Task goal
Across the listing that follows, establish how many lines contain the string "subject" and provide that number by itself.

Supplied entries
_ _ _ _ _ _ _
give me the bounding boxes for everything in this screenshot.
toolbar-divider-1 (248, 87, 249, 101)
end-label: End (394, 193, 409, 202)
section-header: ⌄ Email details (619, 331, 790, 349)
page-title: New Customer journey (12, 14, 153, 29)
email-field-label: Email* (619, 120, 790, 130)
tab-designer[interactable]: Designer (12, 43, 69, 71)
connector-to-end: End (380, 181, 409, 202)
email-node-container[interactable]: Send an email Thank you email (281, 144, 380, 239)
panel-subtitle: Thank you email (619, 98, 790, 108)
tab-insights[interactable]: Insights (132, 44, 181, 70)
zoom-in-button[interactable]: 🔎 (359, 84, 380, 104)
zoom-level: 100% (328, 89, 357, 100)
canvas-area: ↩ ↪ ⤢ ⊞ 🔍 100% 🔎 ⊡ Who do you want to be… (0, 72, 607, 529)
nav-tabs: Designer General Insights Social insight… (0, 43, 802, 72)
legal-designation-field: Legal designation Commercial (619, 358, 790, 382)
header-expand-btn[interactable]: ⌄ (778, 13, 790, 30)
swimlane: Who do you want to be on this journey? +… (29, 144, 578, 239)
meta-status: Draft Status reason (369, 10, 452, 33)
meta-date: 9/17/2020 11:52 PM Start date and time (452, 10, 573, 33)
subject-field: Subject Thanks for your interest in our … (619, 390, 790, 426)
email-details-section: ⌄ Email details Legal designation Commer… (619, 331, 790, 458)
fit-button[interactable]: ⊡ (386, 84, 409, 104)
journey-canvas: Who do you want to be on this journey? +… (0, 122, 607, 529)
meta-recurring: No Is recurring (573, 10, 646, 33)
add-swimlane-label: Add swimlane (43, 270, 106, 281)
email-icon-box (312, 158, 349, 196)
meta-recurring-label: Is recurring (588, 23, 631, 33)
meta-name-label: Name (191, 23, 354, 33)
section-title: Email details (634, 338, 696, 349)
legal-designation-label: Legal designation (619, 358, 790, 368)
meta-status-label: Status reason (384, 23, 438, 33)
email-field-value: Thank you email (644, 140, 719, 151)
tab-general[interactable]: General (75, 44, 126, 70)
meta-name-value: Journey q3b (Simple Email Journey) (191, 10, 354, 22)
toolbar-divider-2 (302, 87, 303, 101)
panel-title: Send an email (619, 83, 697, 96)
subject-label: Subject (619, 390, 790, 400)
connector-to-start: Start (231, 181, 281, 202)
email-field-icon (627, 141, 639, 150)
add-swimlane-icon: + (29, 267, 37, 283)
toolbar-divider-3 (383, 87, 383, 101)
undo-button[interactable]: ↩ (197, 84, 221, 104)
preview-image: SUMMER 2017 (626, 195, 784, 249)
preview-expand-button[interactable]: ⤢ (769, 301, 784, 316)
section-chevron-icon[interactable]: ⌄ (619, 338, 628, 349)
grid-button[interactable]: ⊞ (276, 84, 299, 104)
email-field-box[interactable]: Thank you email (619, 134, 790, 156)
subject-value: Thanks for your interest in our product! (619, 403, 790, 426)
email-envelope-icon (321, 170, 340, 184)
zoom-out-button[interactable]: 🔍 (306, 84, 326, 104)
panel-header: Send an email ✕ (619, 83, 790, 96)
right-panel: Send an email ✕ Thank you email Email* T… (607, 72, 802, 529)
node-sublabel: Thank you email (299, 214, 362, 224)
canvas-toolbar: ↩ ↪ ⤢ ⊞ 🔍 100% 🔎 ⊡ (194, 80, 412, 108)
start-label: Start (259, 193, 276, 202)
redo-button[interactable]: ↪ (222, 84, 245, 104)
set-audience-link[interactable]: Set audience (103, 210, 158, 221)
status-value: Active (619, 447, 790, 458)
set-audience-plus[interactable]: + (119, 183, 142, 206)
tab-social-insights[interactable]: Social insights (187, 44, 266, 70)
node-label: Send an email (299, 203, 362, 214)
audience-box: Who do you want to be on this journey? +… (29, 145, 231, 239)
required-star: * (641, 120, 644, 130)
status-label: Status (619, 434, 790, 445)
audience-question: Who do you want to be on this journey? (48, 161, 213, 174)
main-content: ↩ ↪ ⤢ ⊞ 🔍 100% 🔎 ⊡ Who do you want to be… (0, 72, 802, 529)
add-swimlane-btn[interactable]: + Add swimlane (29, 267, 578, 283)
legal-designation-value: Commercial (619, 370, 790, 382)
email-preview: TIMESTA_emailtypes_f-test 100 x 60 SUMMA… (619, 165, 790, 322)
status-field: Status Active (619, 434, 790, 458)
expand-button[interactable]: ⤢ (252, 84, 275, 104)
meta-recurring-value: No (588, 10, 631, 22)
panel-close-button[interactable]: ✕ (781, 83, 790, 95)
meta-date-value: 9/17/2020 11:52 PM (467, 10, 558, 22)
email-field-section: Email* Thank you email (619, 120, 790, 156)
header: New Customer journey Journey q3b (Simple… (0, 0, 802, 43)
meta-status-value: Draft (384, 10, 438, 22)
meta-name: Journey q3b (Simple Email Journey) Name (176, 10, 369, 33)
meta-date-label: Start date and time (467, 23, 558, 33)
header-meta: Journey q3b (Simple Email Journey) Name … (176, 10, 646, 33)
_ _ _ _ _ _ _
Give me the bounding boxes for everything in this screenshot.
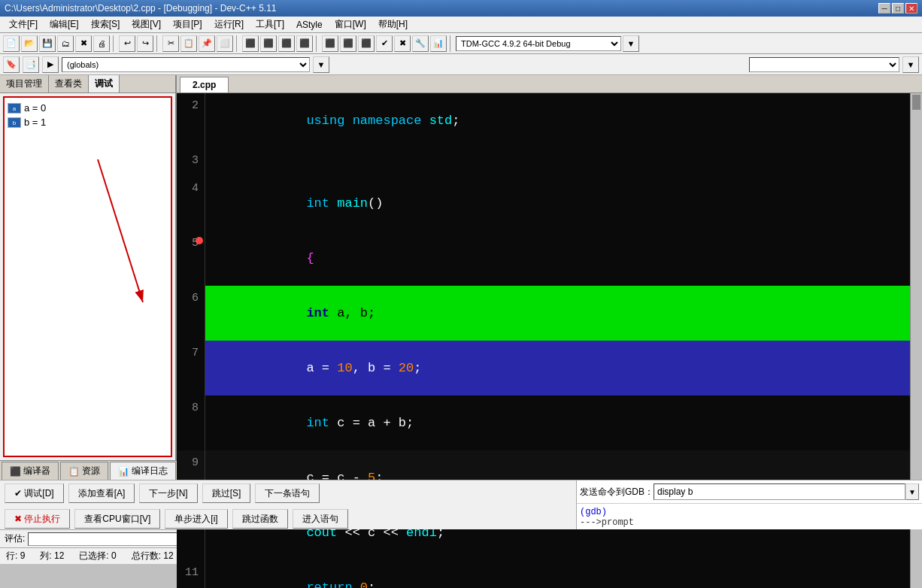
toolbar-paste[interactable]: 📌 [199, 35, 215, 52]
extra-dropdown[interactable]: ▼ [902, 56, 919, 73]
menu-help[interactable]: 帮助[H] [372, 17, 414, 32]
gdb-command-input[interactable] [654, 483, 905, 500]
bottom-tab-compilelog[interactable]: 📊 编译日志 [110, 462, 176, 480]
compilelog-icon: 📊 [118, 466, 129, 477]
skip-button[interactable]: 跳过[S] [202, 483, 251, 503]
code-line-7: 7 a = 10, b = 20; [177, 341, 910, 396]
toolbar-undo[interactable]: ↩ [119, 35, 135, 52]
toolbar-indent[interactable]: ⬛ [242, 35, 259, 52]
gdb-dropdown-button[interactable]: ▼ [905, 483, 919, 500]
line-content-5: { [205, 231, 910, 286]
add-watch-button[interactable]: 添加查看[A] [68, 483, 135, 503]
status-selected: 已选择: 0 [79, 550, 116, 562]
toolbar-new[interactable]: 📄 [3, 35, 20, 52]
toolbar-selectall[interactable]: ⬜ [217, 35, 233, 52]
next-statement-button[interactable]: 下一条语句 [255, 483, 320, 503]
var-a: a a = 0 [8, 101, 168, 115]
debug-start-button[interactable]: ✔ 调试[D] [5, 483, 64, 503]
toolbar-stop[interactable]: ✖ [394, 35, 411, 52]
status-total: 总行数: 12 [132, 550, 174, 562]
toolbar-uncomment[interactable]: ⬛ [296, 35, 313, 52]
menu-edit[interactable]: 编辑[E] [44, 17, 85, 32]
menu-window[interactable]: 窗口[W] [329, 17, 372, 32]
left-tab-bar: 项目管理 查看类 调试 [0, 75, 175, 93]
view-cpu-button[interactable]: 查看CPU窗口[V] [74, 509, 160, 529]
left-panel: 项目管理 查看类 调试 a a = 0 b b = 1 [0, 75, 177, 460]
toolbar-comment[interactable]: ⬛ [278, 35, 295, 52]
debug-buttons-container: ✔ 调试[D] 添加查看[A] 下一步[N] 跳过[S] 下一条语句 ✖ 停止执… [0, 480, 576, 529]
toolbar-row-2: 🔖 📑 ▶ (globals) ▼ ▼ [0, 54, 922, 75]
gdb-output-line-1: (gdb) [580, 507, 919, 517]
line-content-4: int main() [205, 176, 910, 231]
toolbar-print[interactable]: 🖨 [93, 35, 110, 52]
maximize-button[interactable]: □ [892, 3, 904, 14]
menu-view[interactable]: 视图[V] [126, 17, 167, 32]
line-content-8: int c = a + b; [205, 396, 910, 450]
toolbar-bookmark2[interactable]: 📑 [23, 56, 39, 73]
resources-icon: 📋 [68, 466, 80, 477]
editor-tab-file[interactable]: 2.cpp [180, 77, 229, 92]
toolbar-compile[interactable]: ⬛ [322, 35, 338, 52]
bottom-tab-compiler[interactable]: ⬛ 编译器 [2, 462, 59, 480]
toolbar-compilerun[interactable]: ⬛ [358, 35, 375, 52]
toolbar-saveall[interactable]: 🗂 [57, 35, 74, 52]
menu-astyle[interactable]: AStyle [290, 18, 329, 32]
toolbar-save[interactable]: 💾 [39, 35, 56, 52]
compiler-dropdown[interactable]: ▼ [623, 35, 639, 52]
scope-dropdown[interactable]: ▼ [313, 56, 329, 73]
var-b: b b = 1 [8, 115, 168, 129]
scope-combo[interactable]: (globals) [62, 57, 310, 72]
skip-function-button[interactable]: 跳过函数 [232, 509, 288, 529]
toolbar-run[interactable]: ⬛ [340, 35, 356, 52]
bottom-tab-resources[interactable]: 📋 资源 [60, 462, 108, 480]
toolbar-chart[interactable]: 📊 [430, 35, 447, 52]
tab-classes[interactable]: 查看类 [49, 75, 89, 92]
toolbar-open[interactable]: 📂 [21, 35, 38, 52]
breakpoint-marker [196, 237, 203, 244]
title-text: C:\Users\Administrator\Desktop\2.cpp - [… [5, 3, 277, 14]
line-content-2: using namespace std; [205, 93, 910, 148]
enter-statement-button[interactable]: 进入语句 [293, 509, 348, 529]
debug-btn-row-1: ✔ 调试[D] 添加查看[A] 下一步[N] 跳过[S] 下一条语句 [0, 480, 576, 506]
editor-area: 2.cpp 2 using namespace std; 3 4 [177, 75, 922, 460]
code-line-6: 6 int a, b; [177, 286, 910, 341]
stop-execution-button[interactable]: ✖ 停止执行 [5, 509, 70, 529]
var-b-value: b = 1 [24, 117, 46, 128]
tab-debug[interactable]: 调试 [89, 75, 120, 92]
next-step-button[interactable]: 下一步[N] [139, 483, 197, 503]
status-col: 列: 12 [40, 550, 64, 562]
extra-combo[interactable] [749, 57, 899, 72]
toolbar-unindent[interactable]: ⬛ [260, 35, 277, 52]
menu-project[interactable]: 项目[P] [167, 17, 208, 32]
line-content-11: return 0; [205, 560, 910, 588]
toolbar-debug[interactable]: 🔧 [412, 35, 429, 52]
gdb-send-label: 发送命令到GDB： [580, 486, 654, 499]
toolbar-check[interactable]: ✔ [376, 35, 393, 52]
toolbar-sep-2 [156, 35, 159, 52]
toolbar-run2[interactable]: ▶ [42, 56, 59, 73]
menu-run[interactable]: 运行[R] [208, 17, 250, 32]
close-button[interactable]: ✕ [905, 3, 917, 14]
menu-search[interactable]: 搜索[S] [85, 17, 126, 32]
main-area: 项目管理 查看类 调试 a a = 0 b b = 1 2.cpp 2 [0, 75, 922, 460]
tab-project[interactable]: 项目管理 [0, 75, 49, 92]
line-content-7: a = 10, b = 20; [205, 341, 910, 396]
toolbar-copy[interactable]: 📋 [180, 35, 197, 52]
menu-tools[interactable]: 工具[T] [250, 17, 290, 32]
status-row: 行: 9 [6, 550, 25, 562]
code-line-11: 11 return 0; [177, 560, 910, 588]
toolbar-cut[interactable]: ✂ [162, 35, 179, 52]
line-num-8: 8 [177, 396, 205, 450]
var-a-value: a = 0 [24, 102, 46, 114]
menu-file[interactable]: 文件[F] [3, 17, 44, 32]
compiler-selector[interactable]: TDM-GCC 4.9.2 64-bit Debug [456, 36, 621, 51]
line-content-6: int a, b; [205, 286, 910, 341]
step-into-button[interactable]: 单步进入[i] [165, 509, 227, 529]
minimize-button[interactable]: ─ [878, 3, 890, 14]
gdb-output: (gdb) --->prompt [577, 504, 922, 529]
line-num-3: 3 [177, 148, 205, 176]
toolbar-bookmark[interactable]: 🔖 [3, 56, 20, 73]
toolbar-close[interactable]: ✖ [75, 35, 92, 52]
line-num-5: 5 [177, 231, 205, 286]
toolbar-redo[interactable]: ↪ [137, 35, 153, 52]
_ _ _ _ _ _ _
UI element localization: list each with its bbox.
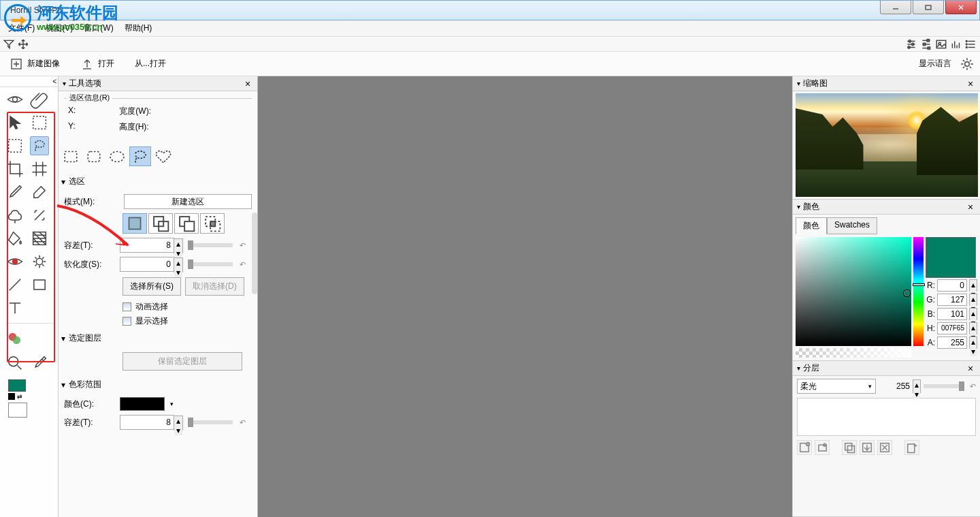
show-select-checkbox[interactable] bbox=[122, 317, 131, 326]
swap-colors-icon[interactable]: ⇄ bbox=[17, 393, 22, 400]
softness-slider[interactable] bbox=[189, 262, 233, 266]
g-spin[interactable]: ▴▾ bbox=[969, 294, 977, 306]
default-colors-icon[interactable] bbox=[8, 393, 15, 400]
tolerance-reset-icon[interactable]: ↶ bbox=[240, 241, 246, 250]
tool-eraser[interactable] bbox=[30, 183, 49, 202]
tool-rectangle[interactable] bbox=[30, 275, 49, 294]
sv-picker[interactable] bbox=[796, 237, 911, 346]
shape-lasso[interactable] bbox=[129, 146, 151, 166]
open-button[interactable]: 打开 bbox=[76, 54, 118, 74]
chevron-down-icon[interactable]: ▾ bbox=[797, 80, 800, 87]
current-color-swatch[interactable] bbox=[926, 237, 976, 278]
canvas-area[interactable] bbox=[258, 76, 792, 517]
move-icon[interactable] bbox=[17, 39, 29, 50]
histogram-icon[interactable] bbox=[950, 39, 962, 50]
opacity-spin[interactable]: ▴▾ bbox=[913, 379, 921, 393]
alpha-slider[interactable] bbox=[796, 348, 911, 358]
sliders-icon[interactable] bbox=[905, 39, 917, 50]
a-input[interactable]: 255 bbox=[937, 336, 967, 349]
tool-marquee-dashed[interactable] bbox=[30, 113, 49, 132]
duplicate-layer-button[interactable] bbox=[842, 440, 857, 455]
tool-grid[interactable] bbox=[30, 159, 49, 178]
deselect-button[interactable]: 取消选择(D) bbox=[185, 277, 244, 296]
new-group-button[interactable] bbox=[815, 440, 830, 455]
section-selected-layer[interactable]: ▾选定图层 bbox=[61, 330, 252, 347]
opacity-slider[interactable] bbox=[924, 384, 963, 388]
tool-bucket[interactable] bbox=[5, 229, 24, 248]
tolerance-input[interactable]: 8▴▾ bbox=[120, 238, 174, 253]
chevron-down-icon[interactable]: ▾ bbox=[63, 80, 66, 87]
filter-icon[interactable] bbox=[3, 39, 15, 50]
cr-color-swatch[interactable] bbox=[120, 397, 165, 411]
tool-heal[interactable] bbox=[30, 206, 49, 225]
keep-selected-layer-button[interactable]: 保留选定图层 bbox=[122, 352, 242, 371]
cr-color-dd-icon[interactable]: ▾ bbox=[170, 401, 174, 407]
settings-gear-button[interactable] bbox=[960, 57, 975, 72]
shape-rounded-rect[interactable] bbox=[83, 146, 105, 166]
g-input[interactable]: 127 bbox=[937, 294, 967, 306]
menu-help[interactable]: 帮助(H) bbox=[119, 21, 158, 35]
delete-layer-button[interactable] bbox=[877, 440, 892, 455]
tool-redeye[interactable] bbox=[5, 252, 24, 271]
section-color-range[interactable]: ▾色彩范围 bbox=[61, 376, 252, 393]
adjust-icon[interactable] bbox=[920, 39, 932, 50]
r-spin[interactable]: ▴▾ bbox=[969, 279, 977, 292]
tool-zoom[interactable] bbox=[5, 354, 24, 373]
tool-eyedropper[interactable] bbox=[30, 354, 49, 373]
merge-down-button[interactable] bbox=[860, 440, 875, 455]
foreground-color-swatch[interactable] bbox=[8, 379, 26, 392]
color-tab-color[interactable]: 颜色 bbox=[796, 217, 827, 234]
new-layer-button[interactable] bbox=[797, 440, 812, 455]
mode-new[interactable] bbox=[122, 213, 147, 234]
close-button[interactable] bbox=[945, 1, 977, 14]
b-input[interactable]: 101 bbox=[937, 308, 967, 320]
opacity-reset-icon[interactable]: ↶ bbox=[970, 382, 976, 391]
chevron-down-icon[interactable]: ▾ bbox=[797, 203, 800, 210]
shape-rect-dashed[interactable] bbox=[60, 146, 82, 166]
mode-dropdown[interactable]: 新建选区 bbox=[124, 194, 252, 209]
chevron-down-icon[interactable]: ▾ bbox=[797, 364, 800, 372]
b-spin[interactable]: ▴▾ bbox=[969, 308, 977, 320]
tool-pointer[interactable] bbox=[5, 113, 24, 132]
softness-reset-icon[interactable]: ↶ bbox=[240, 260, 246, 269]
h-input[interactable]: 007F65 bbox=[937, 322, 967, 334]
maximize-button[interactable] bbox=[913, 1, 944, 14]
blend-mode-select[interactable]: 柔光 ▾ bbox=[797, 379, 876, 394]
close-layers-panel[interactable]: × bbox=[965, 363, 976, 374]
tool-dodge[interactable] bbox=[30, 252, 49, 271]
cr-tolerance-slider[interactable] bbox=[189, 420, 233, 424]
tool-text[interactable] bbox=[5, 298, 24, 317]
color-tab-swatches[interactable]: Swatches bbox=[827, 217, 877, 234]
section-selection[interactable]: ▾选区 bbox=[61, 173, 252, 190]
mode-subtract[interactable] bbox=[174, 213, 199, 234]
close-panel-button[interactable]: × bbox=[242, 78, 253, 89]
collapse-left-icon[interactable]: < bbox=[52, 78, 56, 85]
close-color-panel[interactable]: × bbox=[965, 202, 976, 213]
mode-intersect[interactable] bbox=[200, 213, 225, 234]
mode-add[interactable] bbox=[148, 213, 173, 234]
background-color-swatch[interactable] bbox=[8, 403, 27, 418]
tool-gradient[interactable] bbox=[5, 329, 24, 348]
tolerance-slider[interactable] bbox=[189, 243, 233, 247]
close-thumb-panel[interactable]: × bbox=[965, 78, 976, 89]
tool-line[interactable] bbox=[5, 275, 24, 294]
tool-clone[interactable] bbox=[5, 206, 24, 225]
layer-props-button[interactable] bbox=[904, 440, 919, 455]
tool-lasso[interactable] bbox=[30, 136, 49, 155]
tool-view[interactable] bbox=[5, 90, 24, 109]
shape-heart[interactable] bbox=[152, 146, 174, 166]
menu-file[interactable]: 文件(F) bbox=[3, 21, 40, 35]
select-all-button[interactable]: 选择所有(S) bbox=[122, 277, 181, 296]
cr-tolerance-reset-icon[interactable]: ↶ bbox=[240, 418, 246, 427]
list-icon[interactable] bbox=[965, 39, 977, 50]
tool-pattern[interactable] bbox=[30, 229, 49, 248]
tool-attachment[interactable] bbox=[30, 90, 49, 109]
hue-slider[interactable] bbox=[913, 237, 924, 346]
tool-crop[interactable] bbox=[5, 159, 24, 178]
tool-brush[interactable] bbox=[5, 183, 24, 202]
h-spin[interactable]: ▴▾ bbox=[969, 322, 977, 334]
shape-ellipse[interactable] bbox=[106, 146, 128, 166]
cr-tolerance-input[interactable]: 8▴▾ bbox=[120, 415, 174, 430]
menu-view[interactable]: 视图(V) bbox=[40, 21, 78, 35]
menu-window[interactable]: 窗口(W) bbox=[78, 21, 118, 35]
_ _ _ _ _ _ _
Solution for this task
3